Fu Qiang, Satterlee Andrew, Wang Yongjun, Wang Yuhua, Wang Dun, Tang Jingling, He Zhonggui, Liu Feng
School of Pharmacy, Shenyang Pharmaceutical University, Shenyang, China.
Division of Molecular Pharmaceutics, Eshelman School of Pharmacy, University of North Carolina at Chapel Hill, Chapel Hill, NC, USA.
Int J Exp Pathol. 2016 Aug;97(4):351-356. doi: 10.1111/iep.12192. Epub 2016 Jul 28.

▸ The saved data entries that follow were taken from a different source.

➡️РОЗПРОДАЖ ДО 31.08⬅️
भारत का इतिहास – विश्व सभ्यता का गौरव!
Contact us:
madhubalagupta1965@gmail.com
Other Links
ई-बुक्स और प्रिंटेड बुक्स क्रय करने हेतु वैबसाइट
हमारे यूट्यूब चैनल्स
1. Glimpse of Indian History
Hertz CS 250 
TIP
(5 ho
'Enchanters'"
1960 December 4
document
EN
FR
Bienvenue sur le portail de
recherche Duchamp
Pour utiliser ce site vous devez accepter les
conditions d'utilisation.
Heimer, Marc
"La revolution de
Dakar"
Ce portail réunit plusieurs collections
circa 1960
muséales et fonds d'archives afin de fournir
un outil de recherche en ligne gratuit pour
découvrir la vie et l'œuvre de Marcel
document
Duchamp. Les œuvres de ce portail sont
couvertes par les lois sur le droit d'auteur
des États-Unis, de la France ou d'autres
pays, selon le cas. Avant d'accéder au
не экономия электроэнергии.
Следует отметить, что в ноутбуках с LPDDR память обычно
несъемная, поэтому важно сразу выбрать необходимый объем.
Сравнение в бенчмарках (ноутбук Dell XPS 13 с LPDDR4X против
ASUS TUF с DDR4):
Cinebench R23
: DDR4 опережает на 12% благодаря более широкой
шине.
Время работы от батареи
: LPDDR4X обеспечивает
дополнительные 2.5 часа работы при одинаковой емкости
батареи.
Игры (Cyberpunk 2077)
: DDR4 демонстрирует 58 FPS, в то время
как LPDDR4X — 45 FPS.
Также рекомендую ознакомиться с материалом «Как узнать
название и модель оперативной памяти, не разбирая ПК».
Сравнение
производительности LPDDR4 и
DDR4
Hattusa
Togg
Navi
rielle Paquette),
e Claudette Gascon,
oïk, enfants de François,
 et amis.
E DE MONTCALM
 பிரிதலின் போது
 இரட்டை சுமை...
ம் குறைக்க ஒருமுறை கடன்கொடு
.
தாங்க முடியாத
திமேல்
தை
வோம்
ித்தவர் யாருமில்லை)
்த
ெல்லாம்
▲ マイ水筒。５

This study describes variations in tumour growth patterns which occur when changes in the routes of inoculation and mouse strain are used to introduce tumours into established murine model systems that are known to vary in location and aggression. Intraperitoneal, subcutaneous, intravenous and hydrodynamic inoculations of B16F10 cells were compared among CD-1, C57BL/6 and Balb/c mice. Most surprisingly, allogeneic tumour growth in Balb/c mice after intravenous and hydrodynamic inoculation of B16F10 cells was faster than tumour growth in the syngeneic C57BL/6 mice. These and other variations in the tumour growth patterns described here can help provide the researcher with more experimental control when planning to use the optimal tumour model for any particular study.
本研究描述了在已知肿瘤位置和侵袭性存在差异的既定小鼠模型系统中,通过改变接种途径和小鼠品系来引入肿瘤时所出现的肿瘤生长模式变化。在CD-1、C57BL/6和Balb/c小鼠中比较了B16F10细胞的腹腔内、皮下、静脉内和流体动力学接种。最令人惊讶的是,静脉内和流体动力学接种B16F10细胞后,Balb/c小鼠中的同种异体肿瘤生长比同基因C57BL/6小鼠中的肿瘤生长更快。本文所述的这些以及其他肿瘤生长模式的变化,有助于研究人员在计划为任何特定研究使用最佳肿瘤模型时获得更多实验控制。